Photo-activatable theranostic agents for triggered release of drug. a. Use of light for gene delivery using the principle of photochemical internalization. Adapted from Nishiyama et al. [170] b. NIR light triggered release of drugs trapped in PLGA microspheres that also encapsulate hollow gold nanoshells. NIR light is absorbed by the HAuNSs and is converted to heat which triggers release of the encapsulated drug. Adapted from You et al. [171] c. Use of fluorescence optical imaging for highly selectively tumor imaging with an activatable fluorescence probe–antibody conjugate. The probe is nonfluorescent when outside the tumor cells.
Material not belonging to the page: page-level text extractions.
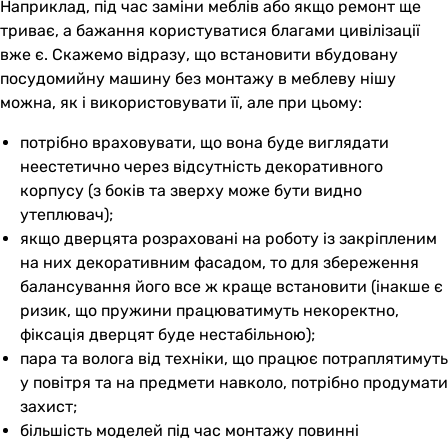
Наприклад, під час заміни меблів або якщо ремонт ще
триває, а бажання користуватися благами цивілізації
вже є. Скажемо відразу, що встановити вбудовану
посудомийну машину без монтажу в меблеву нішу
можна, як і використовувати її, але при цьому:
потрібно враховувати, що вона буде виглядати
неестетично через відсутність декоративного
корпусу (з боків та зверху може бути видно
утеплювач);
якщо дверцята розраховані на роботу із закріпленим
на них декоративним фасадом, то для збереження
балансування його все ж краще встановити (інакше є
ризик, що пружини працюватимуть некоректно,
фіксація дверцят буде нестабільною);
пара та волога від техніки, що працює потраплятимуть
у повітря та на предмети навколо, потрібно продумати
захист;
більшість моделей під час монтажу повинні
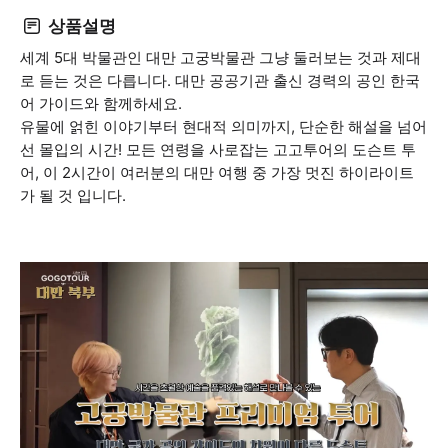
상품설명
세계 5대 박물관인 대만 고궁박물관 그냥 둘러보는 것과 제대
로 듣는 것은 다릅니다. 대만 공공기관 출신 경력의 공인 한국
어 가이드와 함께하세요.
유물에 얽힌 이야기부터 현대적 의미까지, 단순한 해설을 넘어
선 몰입의 시간! 모든 연령을 사로잡는 고고투어의 도슨트 투
어, 이 2시간이 여러분의 대만 여행 중 가장 멋진 하이라이트
가 될 것 입니다.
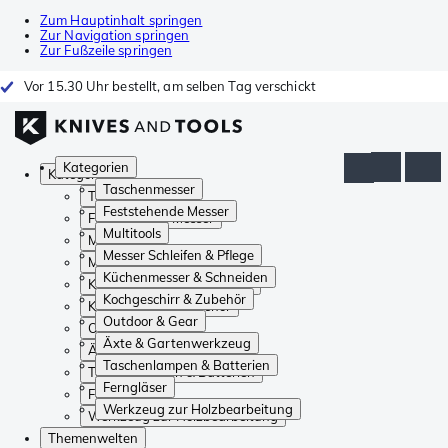
Zum Hauptinhalt springen
Zur Navigation springen
Zur Fußzeile springen
Vor 15.30 Uhr bestellt, am selben Tag verschickt
Kategorien
Kategorien
Taschenmesser
Taschenmesser
Feststehende Messer
Feststehende Messer
Multitools
Multitools
Messer Schleifen & Pflege
Messer Schleifen & Pflege
Küchenmesser & Schneiden
Küchenmesser & Schneiden
Kochgeschirr & Zubehör
Kochgeschirr & Zubehör
Outdoor & Gear
Outdoor & Gear
Äxte & Gartenwerkzeug
Äxte & Gartenwerkzeug
Taschenlampen & Batterien
Taschenlampen & Batterien
Ferngläser
Ferngläser
Werkzeug zur Holzbearbeitung
Werkzeug zur Holzbearbeitung
Themenwelten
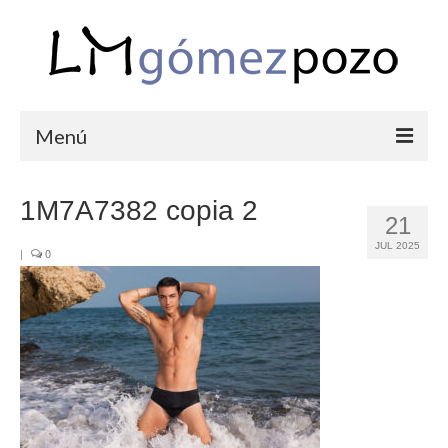
Menú
PORTFOLIO
1M7A7382 copia 2
21
BODAS
JUL 2025
|
0
COMUNIONES
CORPORATIVAS
SEMANA SANTA
BLOG
SOBRE LM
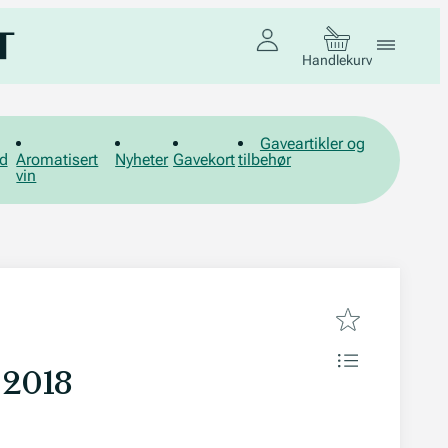
Handlekurv
Gaveartikler og
d
Aromatisert
Nyheter
Gavekort
tilbehør
vin
 2018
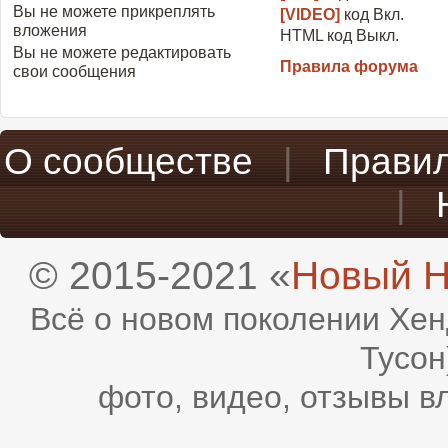
Вы
не можете
прикреплять
[VIDEO]
код
Вкл.
вложения
HTML код
Выкл.
Вы
не можете
редактировать
Правила форума
свои сообщения
О сообществе
|
Прави
|
© 2015-2021 «
Новый H
Всё о новом поколении Хен
Тусон
фото, видео, отзывы в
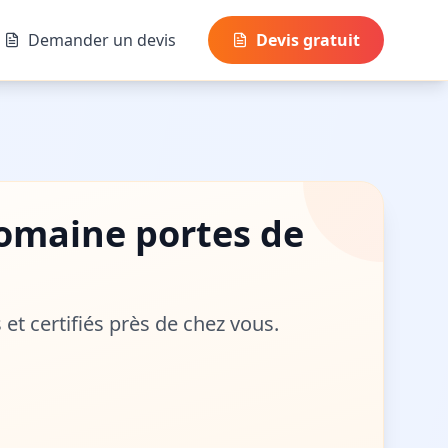
Demander un devis
Devis gratuit
 domaine
portes de
s et certifiés près de chez vous.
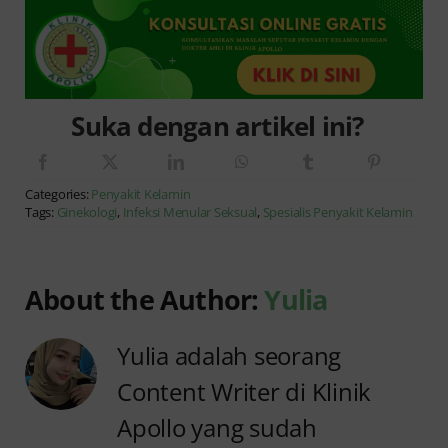
Suka dengan artikel ini?
Categories:
Penyakit Kelamin
Tags:
Ginekologi
,
Infeksi Menular Seksual
,
Spesialis Penyakit Kelamin
About the Author:
Yulia
Yulia adalah seorang
Content Writer di Klinik
Apollo yang sudah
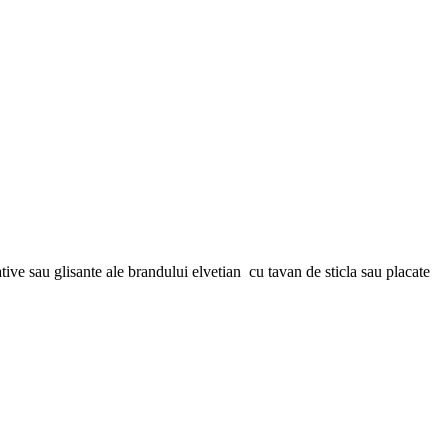
ative sau glisante ale brandului elvetian cu tavan de sticla sau placate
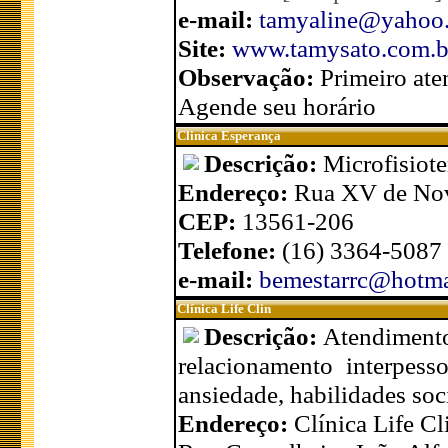
e-mail:
tamyaline@yahoo
Site:
www.tamysato.com.b
Observação:
Primeiro ate
Agende seu horário
Clinica Esperança
Descrição:
Microfisiot
Endereço:
Rua XV de Nov
CEP:
13561-206
Telefone:
(16) 3364-5087
e-mail:
bemestarrc@hotma
Clínica Life Clin
Descrição:
Atendimento 
relacionamento interpessoa
ansiedade, habilidades soci
Endereço:
Clínica Life Cl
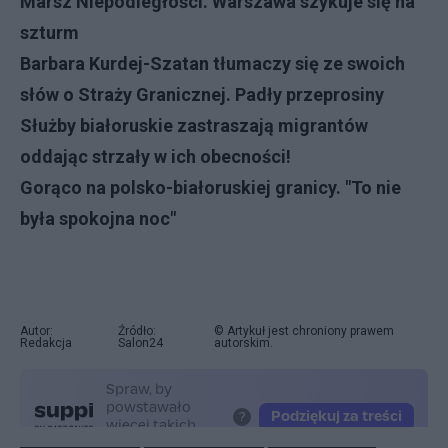
Marsz Niepodległości. Warszawa szykuje się na
szturm
Barbara Kurdej-Szatan tłumaczy się ze swoich
słów o Straży Granicznej. Padły przeprosiny
Służby białoruskie zastraszają migrantów
oddając strzały w ich obecności!
Gorąco na polsko-białoruskiej granicy. "To nie
była spokojna noc"
Autor:
Źródło:
© Artykuł jest chroniony prawem
Redakcja
Salon24
autorskim.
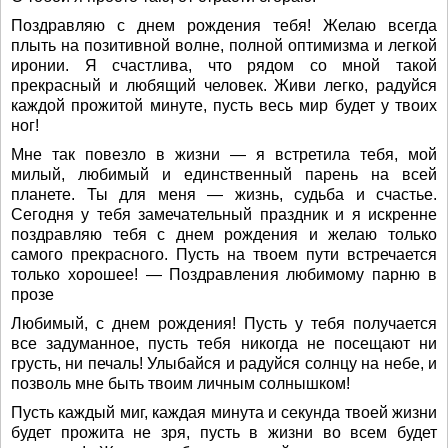
Поздравляю с днем рождения тебя! Желаю всегда
плыть на позитивной волне, полной оптимизма и легкой
иронии. Я счастлива, что рядом со мной такой
прекрасный и любящий человек. Живи легко, радуйся
каждой прожитой минуте, пусть весь мир будет у твоих
ног!
Мне так повезло в жизни — я встретила тебя, мой
милый, любимый и единственный парень на всей
планете. Ты для меня — жизнь, судьба и счастье.
Сегодня у тебя замечательный праздник и я искренне
поздравляю тебя с днем рождения и желаю только
самого прекрасного. Пусть на твоем пути встречается
только хорошее! — Поздравления любимому парню в
прозе
Любимый, с днем рождения! Пусть у тебя получается
все задуманное, пусть тебя никогда не посещают ни
грусть, ни печаль! Улыбайся и радуйся солнцу на небе, и
позволь мне быть твоим личным солнышком!
Пусть каждый миг, каждая минута и секунда твоей жизни
будет прожита не зря, пусть в жизни во всем будет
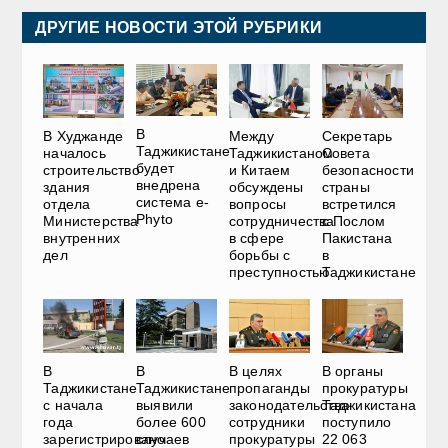
ДРУГИЕ НОВОСТИ ЭТОЙ РУБРИКИ
В
В Худжанде
Между
Секретарь
Таджикистане
началось
Таджикистаном
Совета
будет
строительство
и Китаем
безопасности
внедрена
здания
обсуждены
страны
система e-
отдела
вопросы
встретился
Phyto
Министерства
сотрудничества
с Послом
внутренних
в сфере
Пакистана
дел
борьбы с
в
преступностью
Таджикистане
В
В
В целях
В органы
Таджикистане
Таджикистане
пропаганды
прокуратуры
с начала
выявили
законодательства
Таджикистана
года
более 600
сотрудники
поступило
зарегистрировано
случаев
прокуратуры
22 063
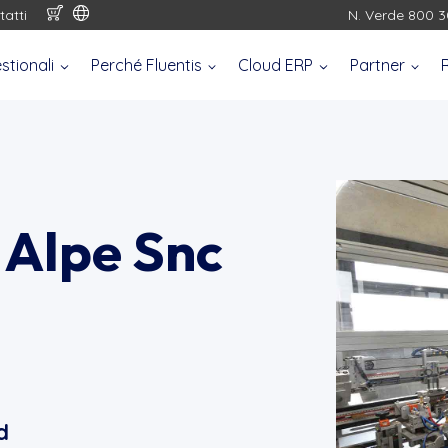
tatti
N. Verde 800 3
stionali
Perché Fluentis
Cloud ERP
Partner
o Alpe Snc
d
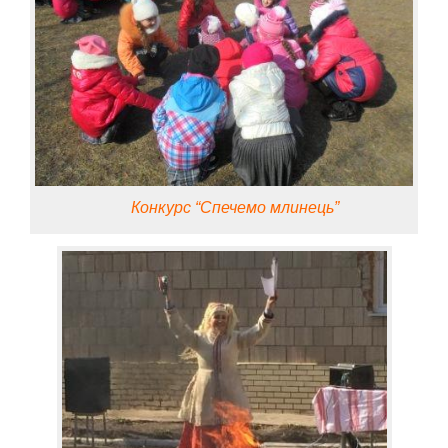
Конкурс “Спечемо млинець”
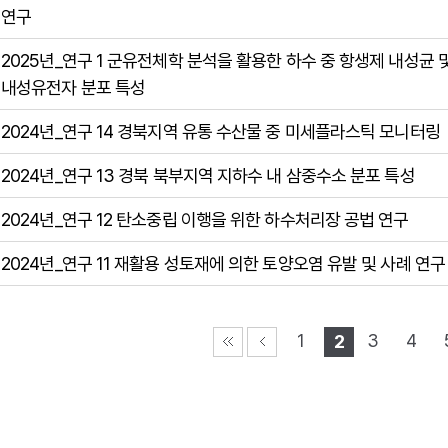
연구
2025년_연구 1 군유전체학 분석을 활용한 하수 중 항생제 내성균 
내성유전자 분포 특성
2024년_연구 14 경북지역 유통 수산물 중 미세플라스틱 모니터링
2024년_연구 13 경북 북부지역 지하수 내 삼중수소 분포 특성
2024년_연구 12 탄소중립 이행을 위한 하수처리장 공법 연구
2024년_연구 11 재활용 성토재에 의한 토양오염 유발 및 사례 연구
1
3
4
2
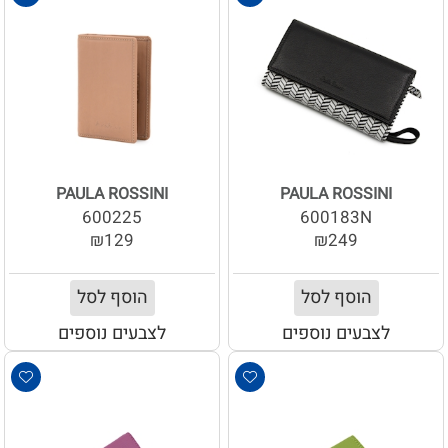
PAULA ROSSINI
PAULA ROSSINI
600225
600183N
₪129
₪249
הוסף לסל
הוסף לסל
לצבעים נוספים
לצבעים נוספים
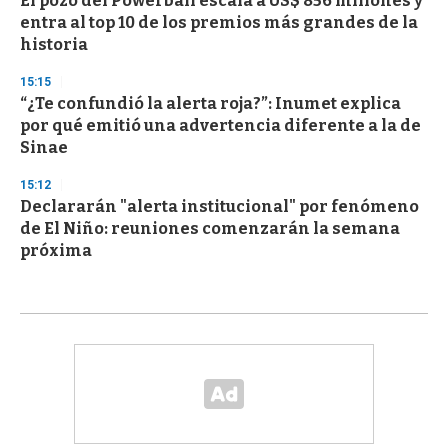
El pozo del Powerball escala a US$ 856 millones y
entra al top 10 de los premios más grandes de la
historia
15:15
“¿Te confundió la alerta roja?”: Inumet explica
por qué emitió una advertencia diferente a la de
Sinae
15:12
Declararán "alerta institucional" por fenómeno
de El Niño: reuniones comenzarán la semana
próxima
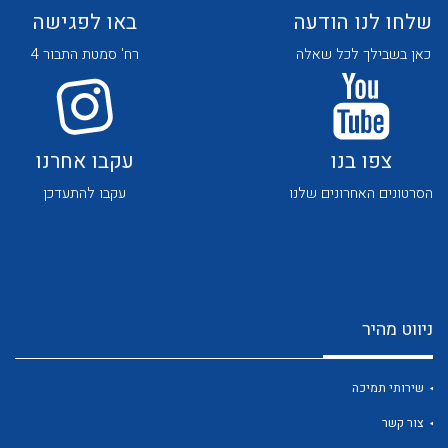
שלחו לנו הודעה
באו לפגישה
כאן בשבילך לכל שאלה
רח' סמטת התבור 4
צפו בנו
עקבו אחרנו
לכל מוצרי היצרן
לכל מוצרי היצרן
הסרטונים האחרונים שלנו
עקבו להתעדכן
ניווט מהיר
לכל מוצרי היצרן
לכל מוצרי היצרן
שירותי תמיכה
צור קשר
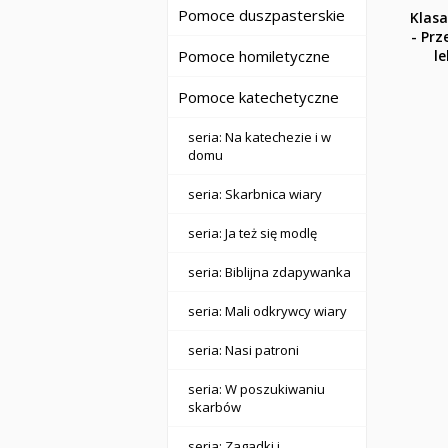
Pomoce duszpasterskie
Klasa
- Pr
Pomoce homiletyczne
le
Pomoce katechetyczne
seria: Na katechezie i w
domu
seria: Skarbnica wiary
seria: Ja też się modlę
seria: Biblijna zdapywanka
seria: Mali odkrywcy wiary
seria: Nasi patroni
seria: W poszukiwaniu
skarbów
seria: Zagadki i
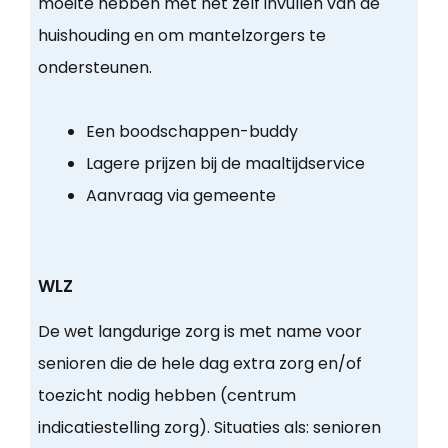
moeite hebben met het zelf invullen van de
huishouding en om mantelzorgers te
ondersteunen.
Een boodschappen-buddy
Lagere prijzen bij de maaltijdservice
Aanvraag via gemeente
WLZ
De wet langdurige zorg is met name voor
senioren die de hele dag extra zorg en/of
toezicht nodig hebben (centrum
indicatiestelling zorg). Situaties als: senioren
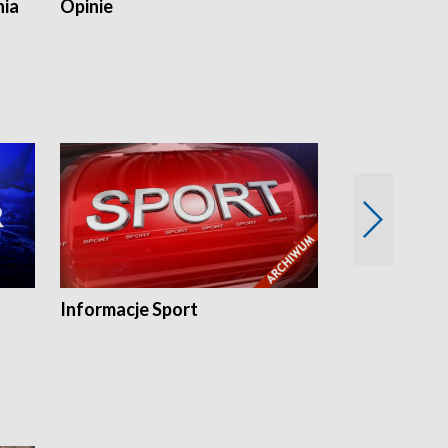
nia
Opinie
Opinie Elblą
Informacje Sport
Flesz sport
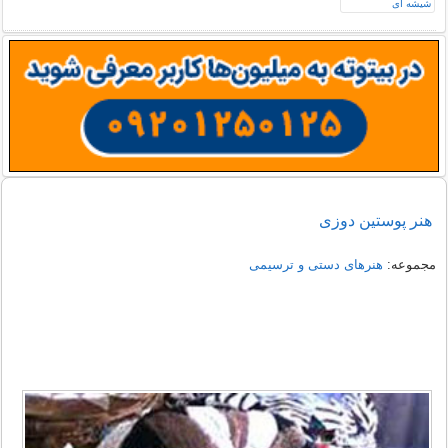
هنر پوستین دوزی
مجموعه:
هنرهای دستی و ترسیمی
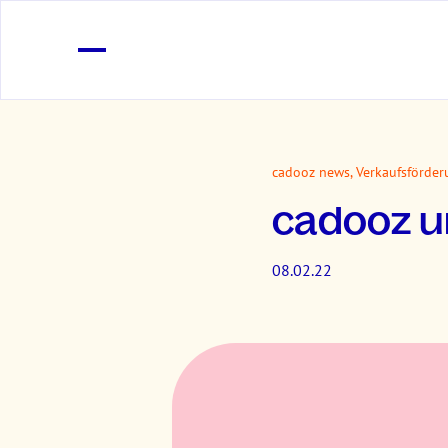
cadooz news, Verkaufsförde
cadooz u
08.02.22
After internalization by endocytosis, the probe is accumulated in late endosomes or lysosomes, where the acidic pH activates the probe, making it highly fluorescent which is captured by optical imaging. Adapted from Urano et al. [172].

Figure 9

Enzyme activated theranostic prodrug for overcoming bacterial resistance a. Mechanism for the activation of β-LEAP. In resistant bacteria β-LEAP is cleaved by β-lactamase, releasing the quenched PS (blue balls) into an unquenched state (red balls). b. The released PS is activated by light irradiation, as shown in coculture of HFF-1 cells and strain 8179 (left panel) and HFF-1 cells alone (right panel). c. Inhibition profiles for selected strains of S. aureus with penicillin G for comparison are shown in. d. β-LEAP hydrolysis by selected strains of S. aureus leads to loss of viability in bacterial cells. Key for c and d: purple 29213, green 9307, gold 8150, red 8179, blue 8140 (d only). Based on work by Zheng et al. [212].

Figure 10

Theranostic agents for in vivo imaging and PDT of rheumatoid arthritis. a. Scheme illustrating the concepts involved in the design of the theranostic prodrug. Self-quenching of PS occurs when tethered to lysine backbone. After proteolytic cleavage and light activation, PS forms reactive oxygen species. b. Fluorescence of arthritic joints and non-arthritic joints pre (left image) and 4 h post i.v.administration (right image) of prodrug. Adapted from Gabriel et al. [230].